Il est souvent attendu que la vente en ligne de médicaments facilite l’accès aux produits de santé pour les patients issus en particulier de zones sous-dotées en professionnels de santé.
- Vente de medicaments non soumis à prescription (OTC medicines)
Le développement de la vente en ligne de médicaments non soumis à prescription médicale a débuté au début des années 2000 en Europe : la Suède par exemple a autorisé la dispensation sur Internet de médicaments à ordonnance non obligatoire en 2002, et l’Espagne et l’Irlande ont suivi en 2006. Depuis, la plupart des états membres de l’Union européenne ont autorisé la vente en ligne de médicaments non soumis à prescription et ont mis en place un cadre réglementaire pour la dispensation à distance de ces produits de santé afin de garantir la sécurité des patients.
- Vente de médicaments à prescription obligatoire (prescription-only medicines)
Depuis ce premier mouvement de développement de la vente en ligne de médicaments, plusieurs pays ont également autorisé la vente de médicaments à prescription obligatoire. Il s’agit par exemple de l’Estonie, de la Finlande, de l’Allemagne, de la Suède, de la Suisse. Les médicaments devant cependant être prescrits sur une ordonnance authentique et en lien avec la difficulté à juger du caractère original ou au contraire frauduleux des prescriptions, l’autorisation de la vente en ligne de tels médicaments s’accompagne souvent du développement de solutions de prescription électronique. Avec l’avènement de l’ordonnance numérique européenne lancée par l’UE, des patients et pharmacies étrangers pénètrent par ailleurs de plus en plus les marchés pharmaceutiques nationaux.

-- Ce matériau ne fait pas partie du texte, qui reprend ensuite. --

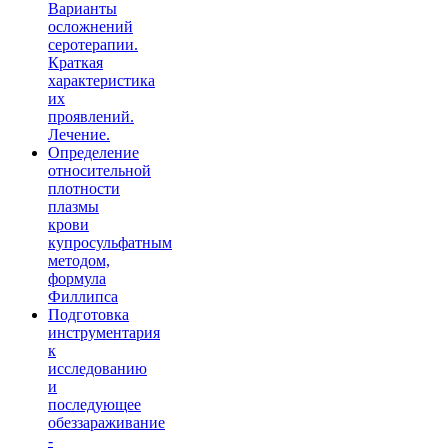
Варианты
осложнений
серотерапии.
Краткая
характеристика
их
проявлений.
Лечение.
Определение
относительной
плотности
плазмы
крови
купросульфатным
методом,
формула
Филлипса
Подготовка
инструментария
к
исследованию
и
последующее
обеззараживание
-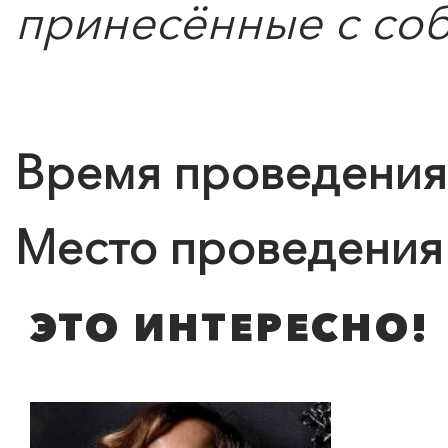
принесённые с соб
Время проведения
Место проведения
ЭТО ИНТЕРЕСНО!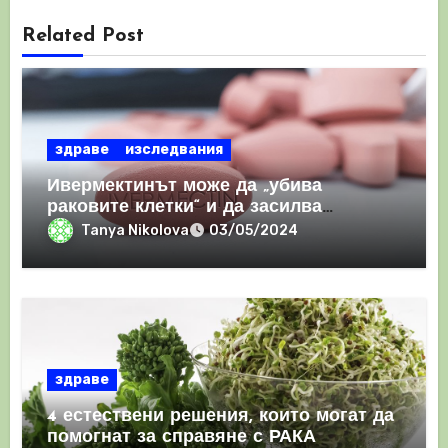
Related Post
здраве
изследвания
Ивермектинът може да „убива
раковите клетки“ и да засилва
имунния отговор
Tanya Nikolova
03/05/2024
здраве
4 естествени решения, които могат да
помогнат за справяне с РАКА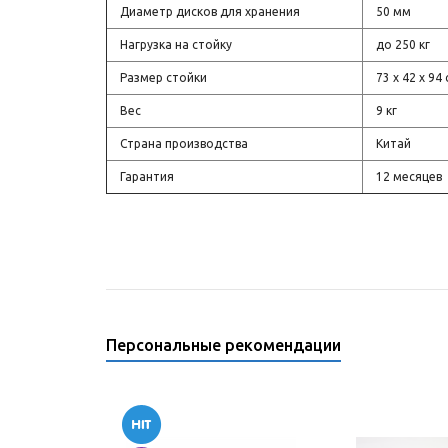
Диаметр дисков для хранения
50 мм
Нагрузка на стойку
до 250 кг
Размер стойки
73 х 42 х 94
Вес
9 кг
Страна производства
Китай
Гарантия
12 месяцев
Персональные рекомендации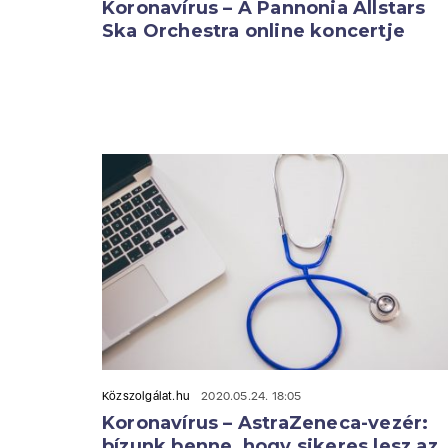
Koronavírus – A Pannonia Allstars
Ska Orchestra online koncertje
Közszolgálat.hu
2020.05.24. 18:05
Koronavírus – AstraZeneca-vezér:
bízunk benne, hogy sikeres lesz az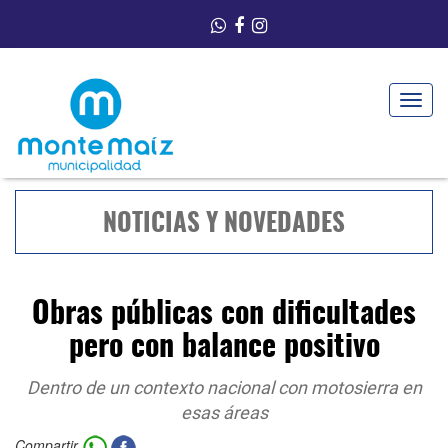
Toggle
navigat
NOTICIAS Y NOVEDADES
Obras públicas con dificultades
pero con balance positivo
Dentro de un contexto nacional con motosierra en
esas áreas
Compartir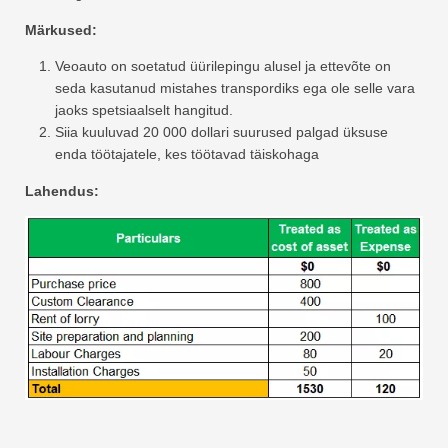
Märkused:
Veoauto on soetatud üürilepingu alusel ja ettevõte on
seda kasutanud mistahes transpordiks ega ole selle vara
jaoks spetsiaalselt hangitud.
Siia kuuluvad 20 000 dollari suurused palgad üksuse
enda töötajatele, kes töötavad täiskohaga
Lahendus: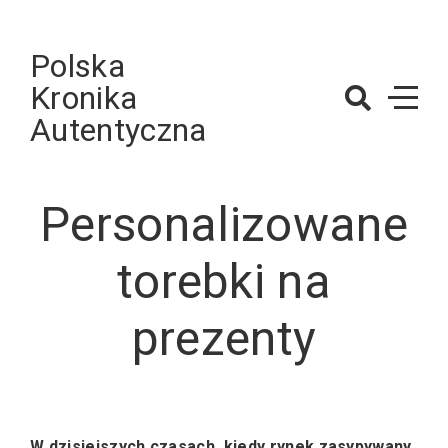
Skip
to
Polska
content
Kronika
Autentyczna
Personalizowane
torebki na
prezenty
W dzisiejszych czasach, kiedy rynek zasypywany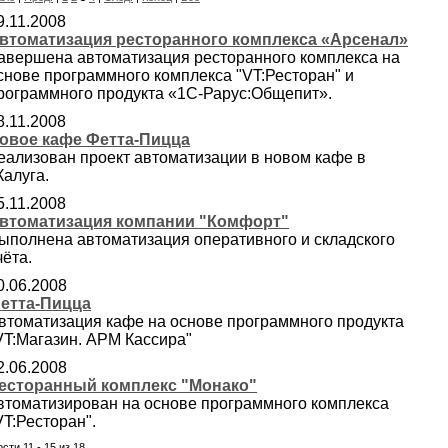
9.11.2008
втоматизация ресторанного комплекса «Арсенал»
авершена автоматизация ресторанного комплекса на
снове программного комплекса "VT:Ресторан" и
рограммного продукта «1С-Рарус:Общепит».
8.11.2008
овое кафе Фетта-Пицца
еализован проект автоматизации в новом кафе в
.Калуга.
5.11.2008
втоматизация компании "Комфорт"
ыполнена автоматизация оперативного и складского
чёта.
0.06.2008
етта-Пицца
втоматизация кафе на основе программного продукта
VT:Магазин. АРМ Кассира"
2.06.2008
есторанный комплекс "Монако"
втоматизирован на основе программного комплекса
VT:Ресторан".
сти 11 - 15 из 18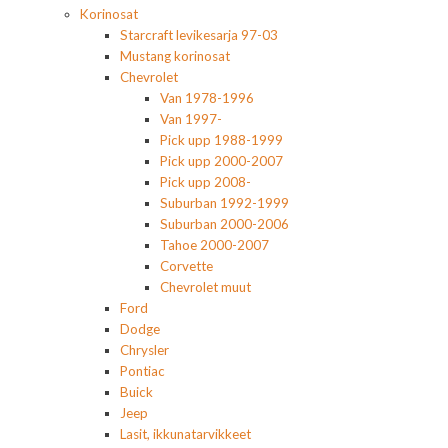
Korinosat
Starcraft levikesarja 97-03
Mustang korinosat
Chevrolet
Van 1978-1996
Van 1997-
Pick upp 1988-1999
Pick upp 2000-2007
Pick upp 2008-
Suburban 1992-1999
Suburban 2000-2006
Tahoe 2000-2007
Corvette
Chevrolet muut
Ford
Dodge
Chrysler
Pontiac
Buick
Jeep
Lasit, ikkunatarvikkeet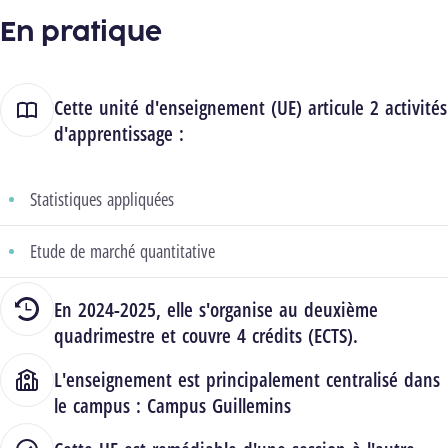
En pratique
Cette unité d'enseignement (UE) articule 2 activités
d'apprentissage :
Statistiques appliquées
Etude de marché quantitative
En 2024-2025, elle s'organise au deuxième
quadrimestre et couvre 4 crédits (ECTS).
L'enseignement est principalement centralisé dans
le campus :
Campus Guillemins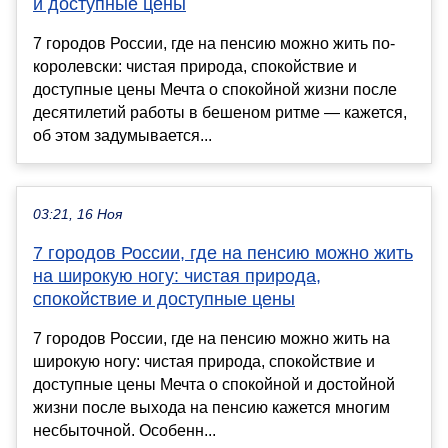
и доступные цены
7 городов России, где на пенсию можно жить по-
королевски: чистая природа, спокойствие и
доступные цены Мечта о спокойной жизни после
десятилетий работы в бешеном ритме — кажется,
об этом задумывается...
03:21, 16 Ноя
7 городов России, где на пенсию можно жить
на широкую ногу: чистая природа,
спокойствие и доступные цены
7 городов России, где на пенсию можно жить на
широкую ногу: чистая природа, спокойствие и
доступные цены Мечта о спокойной и достойной
жизни после выхода на пенсию кажется многим
несбыточной. Особенн...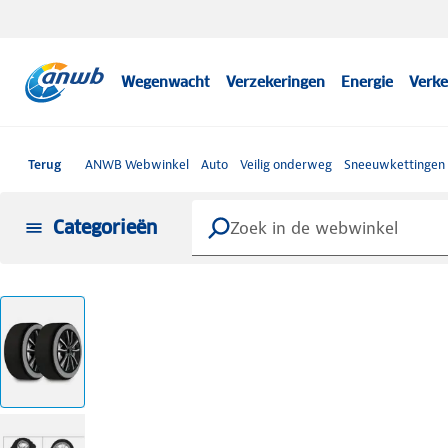
Wegenwacht
Verzekeringen
Energie
Verke
Terug
ANWB Webwinkel
Auto
Veilig onderweg
Sneeuwkettingen
Categorieën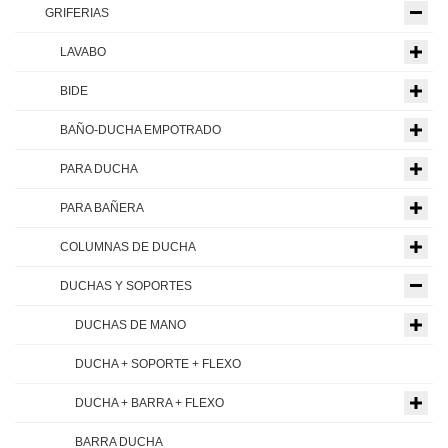
GRIFERIAS
LAVABO
BIDE
BAÑO-DUCHA EMPOTRADO
PARA DUCHA
PARA BAÑERA
COLUMNAS DE DUCHA
DUCHAS Y SOPORTES
DUCHAS DE MANO
DUCHA + SOPORTE + FLEXO
DUCHA + BARRA + FLEXO
BARRA DUCHA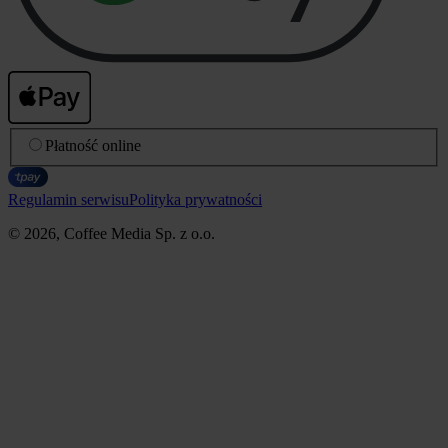
Płatność online
Regulamin serwisu
Polityka prywatności
© 2026, Coffee Media Sp. z o.o.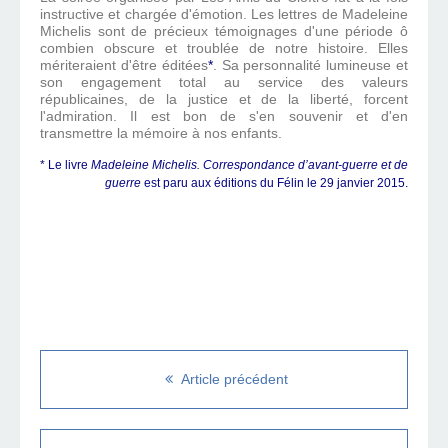
instructive et chargée d'émotion. Les lettres de Madeleine
Michelis sont de précieux témoignages d'une période ô
combien obscure et troublée de notre histoire. Elles
mériteraient d'être éditées
*
. Sa personnalité lumineuse et
son engagement total au service des valeurs
républicaines, de la justice et de la liberté, forcent
l'admiration. Il est bon de s'en souvenir et d'en
transmettre la mémoire à nos enfants.
* Le livre
Madeleine Michelis. Correspondance d’avant-guerre et de
guerre
est paru aux éditions du Félin le 29 janvier 2015.
Article précédent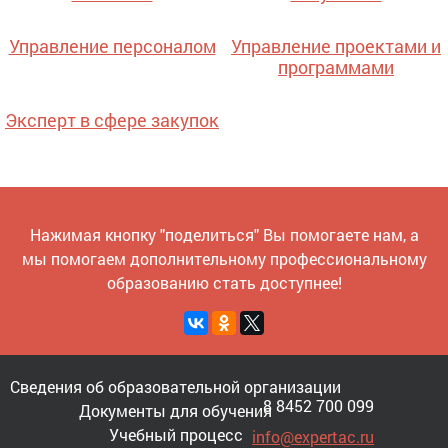
Управление персоналом
Управление проектами и
программами
Эксперт в сфере закупок
Нажимая кнопку "поделиться" Вы помогаете нам, а
мы помогаем дополнительному профессиональному
образованию стать доступнее!
Сведения об образовательной организации
8 8452 700 099
Документы для обучения
Учебный процесс
info@expertac.ru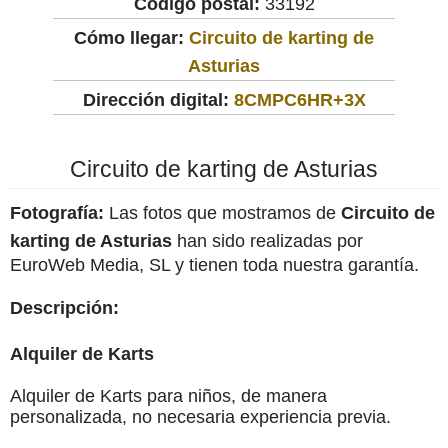
Código postal:
33192
Cómo llegar:
Circuito de karting de
Asturias
Dirección digital:
8CMPC6HR+3X
Circuito de karting de Asturias
Fotografía:
Las fotos que mostramos de
Circuito de
karting de Asturias
han sido realizadas por
EuroWeb Media, SL y tienen toda nuestra garantía.
Descripción:
Alquiler de Karts
Alquiler de Karts para niños, de manera
personalizada, no necesaria experiencia previa.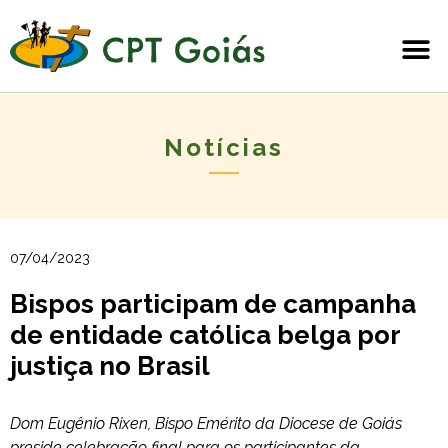
Notícias
07/04/2023
Bispos participam de campanha
de entidade católica belga por
justiça no Brasil
Dom Eugênio Rixen, Bispo Emérito da Diocese de Goiás
preside celebração final para os participantes da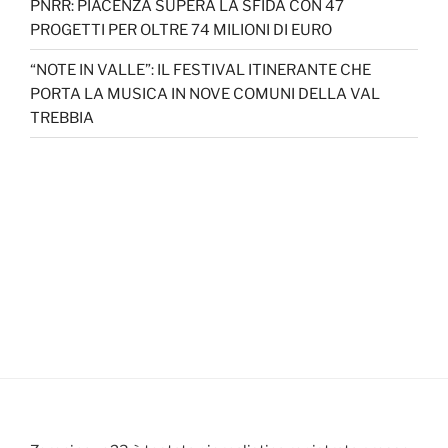
PNRR: PIACENZA SUPERA LA SFIDA CON 47
PROGETTI PER OLTRE 74 MILIONI DI EURO
“NOTE IN VALLE”: IL FESTIVAL ITINERANTE CHE
PORTA LA MUSICA IN NOVE COMUNI DELLA VAL
TREBBIA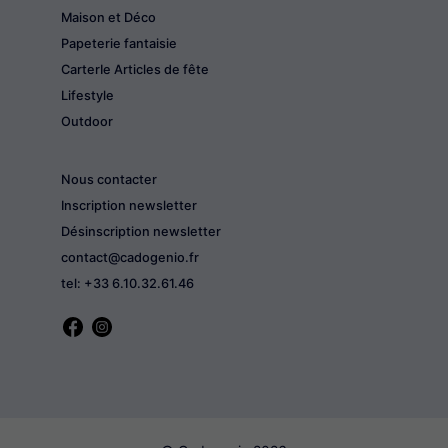
Maison et Déco
Papeterie fantaisie
CarterIe Articles de fête
Lifestyle
Outdoor
Nous contacter
Inscription newsletter
Désinscription newsletter
contact@cadogenio.fr
tel: +33 6.10.32.61.46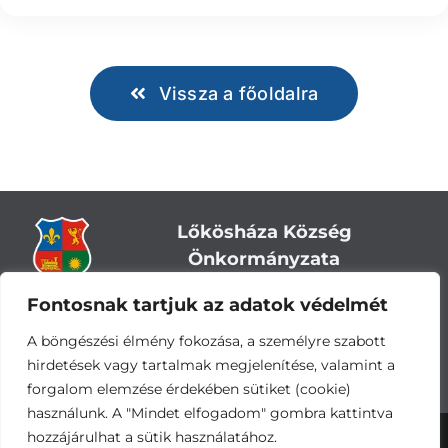
Vissza a főoldalra
Lőkösháza Község
Önkormányzata
Fontosnak tartjuk az adatok védelmét
Cím:
5743 Lőkösháza, Eleki út 28.
Központi telefonszám:
+36 66 244-244
A böngészési élmény fokozása, a személyre szabott
E-mail: titkarsag
@lokoshaza.hu
hirdetések vagy tartalmak megjelenítése, valamint a
Hivatali Kapu: JZO28
forgalom elemzése érdekében sütiket (cookie)
használunk. A "Mindet elfogadom" gombra kattintva
hozzájárulhat a sütik használatához.
Adatvédelemi nyilatkozat
•
Adatkezelési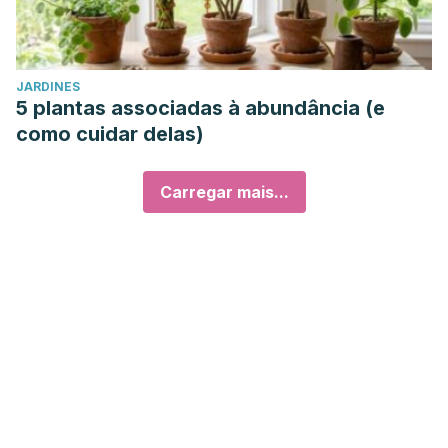
JARDINES
5 plantas associadas à abundância (e
como cuidar delas)
Carregar mais...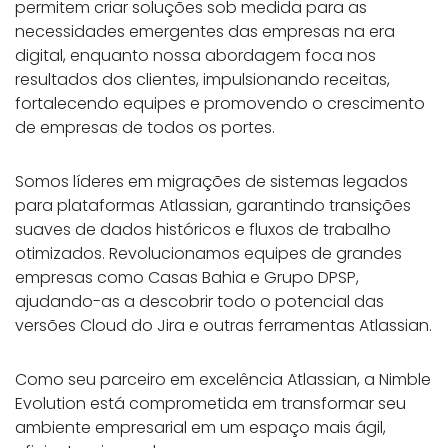
permitem criar soluções sob medida para as
necessidades emergentes das empresas na era
digital, enquanto nossa abordagem foca nos
resultados dos clientes, impulsionando receitas,
fortalecendo equipes e promovendo o crescimento
de empresas de todos os portes.
Somos líderes em migrações de sistemas legados
para plataformas Atlassian, garantindo transições
suaves de dados históricos e fluxos de trabalho
otimizados. Revolucionamos equipes de grandes
empresas como Casas Bahia e Grupo DPSP,
ajudando-as a descobrir todo o potencial das
versões Cloud do Jira e outras ferramentas Atlassian.
Como seu parceiro em excelência Atlassian, a Nimble
Evolution está comprometida em transformar seu
ambiente empresarial em um espaço mais ágil,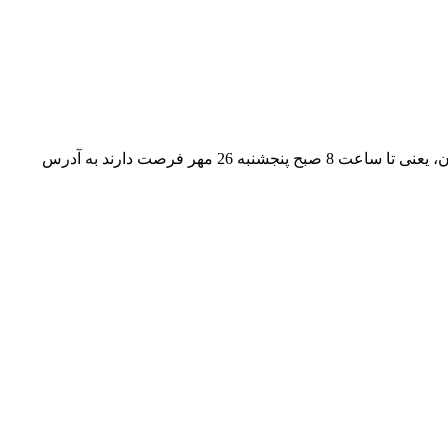
افرادی که در آزمون جاواکاپ ثبت‎نام کرده‎اند اما به هر دلیلی روز جمعه نمی‌توانند در رویداد شرکت‎کنند، تا 24 ساعت قبل از شروع آزمون، یعنی تا ساعت 8 صبح پنجشنبه 26 مهر فرصت دارند به آدرس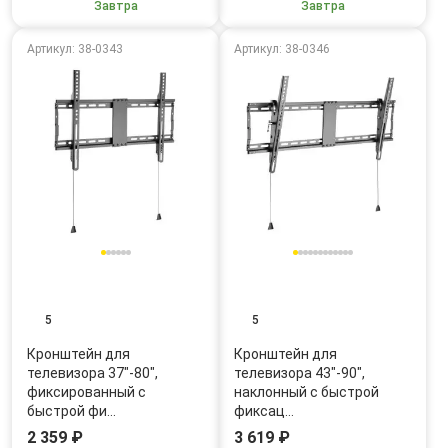
Завтра
Завтра
Артикул: 38-0343
Артикул: 38-0346
5
5
Кронштейн для
Кронштейн для
телевизора 37"-80",
телевизора 43"-90",
фиксированный с
наклонный с быстрой
быстрой фи…
фиксац…
2 359 ₽
3 619 ₽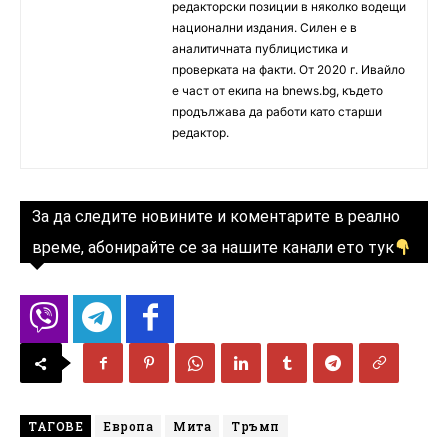
редакторски позиции в няколко водещи
национални издания. Силен е в
аналитичната публицистика и
проверката на факти. От 2020 г. Ивайло
е част от екипа на bnews.bg, където
продължава да работи като старши
редактор.
За да следите новините и коментарите в реално
време, абонирайте се за нашите канали ето тук
ТАГОВЕ
Европа
Мита
Тръмп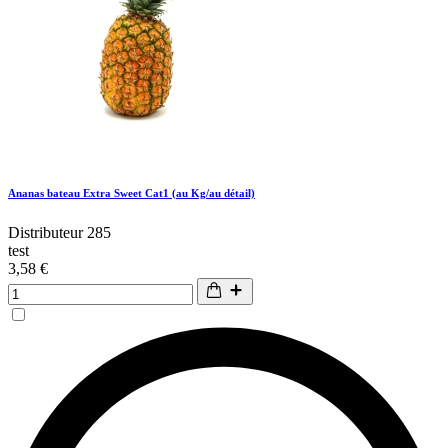
Ananas bateau Extra Sweet Cat1 (au Kg/au détail)
Distributeur 285
test
3,58 €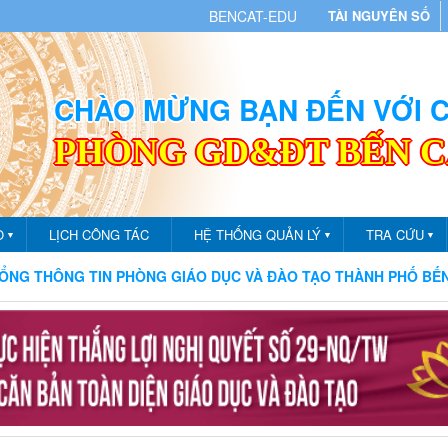
BENCAT-EDU
TÀI NGUYÊN SỐ
CHÀO MỪNG BẠN ĐẾN VỚI
PHÒNG GD&ĐT BẾN 
O
LỊCH CÔNG TÁC
HỆ THỐNG QUẢN LÝ
TRA CỨU
▼
▼
▼
 TIN PHÒNG GIÁO DỤC VÀ ĐÀO TẠO THÀNH PHỐ BẾN CÁT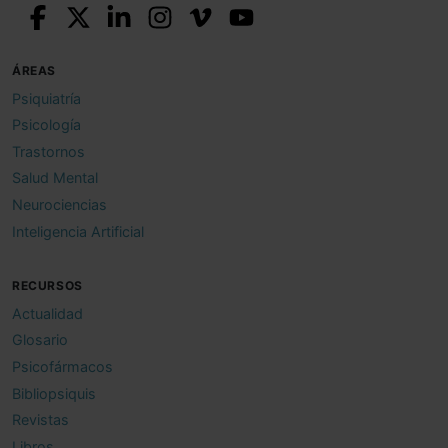
ÁREAS
Psiquiatría
Psicología
Trastornos
Salud Mental
Neurociencias
Inteligencia Artificial
RECURSOS
Actualidad
Glosario
Psicofármacos
Bibliopsiquis
Revistas
Libros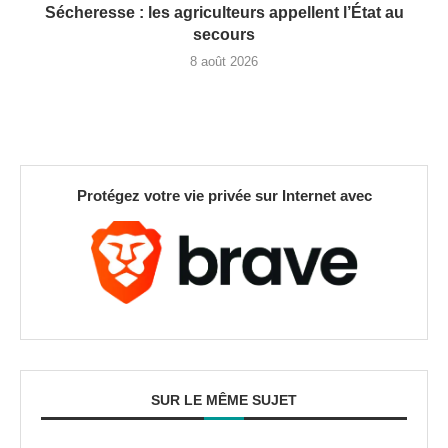
Sécheresse : les agriculteurs appellent l’État au
secours
8 août 2026
Protégez votre vie privée sur Internet avec
SUR LE MÊME SUJET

Le rapport de l’OMS met cependant en garde quant aux enjeux économiques, sociaux et de santé publique associés à de tels changements. En effet, au lieu de faciliter l’accès aux médicaments, la vente en ligne de médicaments peut déséquilibrer des écosystèmes pharmaceutiques déjà fragilisés (fermetures de pharmacies de quartier et de zones rurales, réduction de la densité d’officines, accès plus difficile à des médicaments en situation d’urgence du fait de la disparition des pharmacies de proximité, pertes économiques liées à l’entrée de pharmacies étrangères non soumises aux mêmes taxes sur les marches nationaux, pénétration du marché par des médicaments contrefaits ou de qualité insuffisante, défaut de conseils associés à la dispensation, etc.).
Par exemple, l’Allemagne, qui a autorisé la vente en ligne de médicaments à prescription obligatoire depuis d’autres pays d’Europe, a été confrontée à divers problèmes qui ont affecté les pharmacies d’officines et le système de santé tout entier. Alors que le nombre de ventes de médicaments réalisées sur internet explose et depuis que des pharmacies étrangères ont été autorisées à dispenser à distance des médicaments aux patients allemands, le nombre d’officines de pharmacie n’a cessé de décroître. En 2017, le nombre de pharmacies implantées sur le territoire allemand était le plus bas constaté depuis 30 ans.
La vente de médicaments sur internet couplée au développement de la e-prescription pourrait donc accélérer la désertification pharmaceutique au lieu de l’éviter.
Conclusion du rapport
Le rapport de l’OMS se conclut sur la nécessité de fixer des objectifs concernant notamment la densité du réseau officinal visé sur chaque territoire avant de réviser les réglementations en vigueur.
Les auteurs du rapport enjoignent par ailleurs les décideurs désireux de s’inspirer du cadre réglementaire en vigueur dans d’autres pays d’Europe ou du monde pour réviser les lois applicables à leur pays à étudier en profondeur ces réglementations étrangères et à veiller à ce qu’elles soient réellement adaptables à leur propre système de santé.